### Work to complete
Given the records below, pull every line with the word "Quentin" into the answer.

Supplied records: Begin

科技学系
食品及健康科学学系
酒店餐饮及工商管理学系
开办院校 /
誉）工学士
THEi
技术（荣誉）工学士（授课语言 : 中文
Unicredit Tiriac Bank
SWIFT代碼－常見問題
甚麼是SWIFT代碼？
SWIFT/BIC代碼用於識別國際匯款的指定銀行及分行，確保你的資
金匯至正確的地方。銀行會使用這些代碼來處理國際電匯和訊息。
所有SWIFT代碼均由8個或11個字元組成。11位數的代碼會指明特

Supplied records: End
Supplied records: Begin

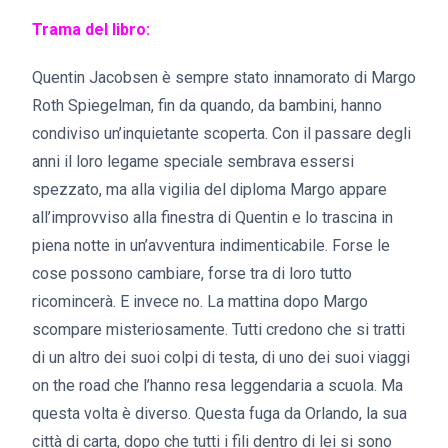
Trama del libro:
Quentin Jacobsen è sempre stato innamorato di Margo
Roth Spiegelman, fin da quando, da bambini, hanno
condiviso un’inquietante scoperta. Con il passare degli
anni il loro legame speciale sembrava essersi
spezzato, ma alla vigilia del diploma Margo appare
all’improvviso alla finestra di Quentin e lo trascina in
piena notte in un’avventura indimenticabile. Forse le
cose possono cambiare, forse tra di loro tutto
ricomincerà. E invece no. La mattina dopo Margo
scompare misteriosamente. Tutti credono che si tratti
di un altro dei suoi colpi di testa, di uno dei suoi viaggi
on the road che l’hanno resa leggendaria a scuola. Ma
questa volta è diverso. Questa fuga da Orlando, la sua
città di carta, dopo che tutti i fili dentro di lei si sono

Supplied records: End
Supplied records: Begin

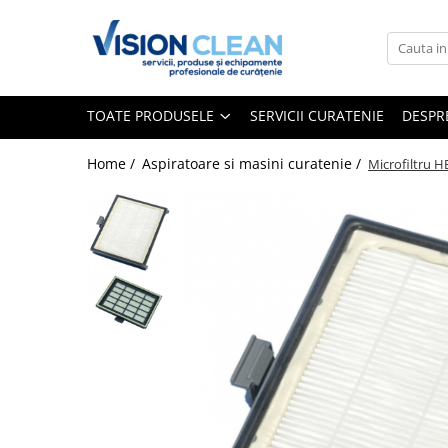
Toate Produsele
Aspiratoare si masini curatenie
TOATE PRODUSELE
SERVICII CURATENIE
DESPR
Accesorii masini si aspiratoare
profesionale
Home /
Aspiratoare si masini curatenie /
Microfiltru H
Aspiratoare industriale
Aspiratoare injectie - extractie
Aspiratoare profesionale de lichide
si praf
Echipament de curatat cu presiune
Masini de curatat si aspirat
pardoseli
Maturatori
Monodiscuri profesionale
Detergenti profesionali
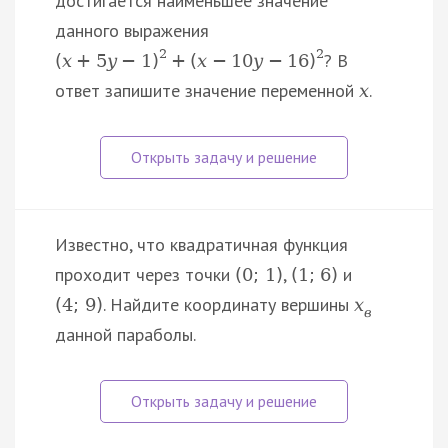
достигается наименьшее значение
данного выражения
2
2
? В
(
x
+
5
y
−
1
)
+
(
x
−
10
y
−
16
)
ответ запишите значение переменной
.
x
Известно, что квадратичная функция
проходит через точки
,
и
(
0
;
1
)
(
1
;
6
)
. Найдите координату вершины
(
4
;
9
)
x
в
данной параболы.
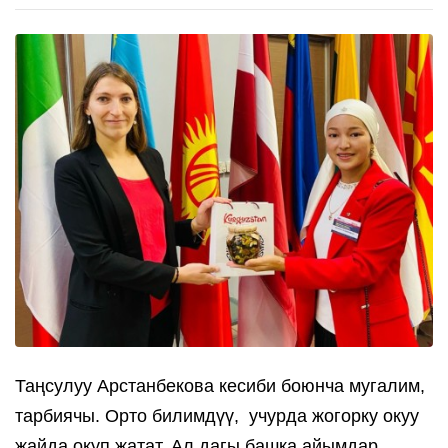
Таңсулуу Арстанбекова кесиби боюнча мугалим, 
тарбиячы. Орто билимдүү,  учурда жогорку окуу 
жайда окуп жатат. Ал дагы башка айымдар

Supplied records: End

### Answer for the task
Quentin Jacobsen è sempre stato innamorato di Margo
all’improvviso alla finestra di Quentin e lo trascina in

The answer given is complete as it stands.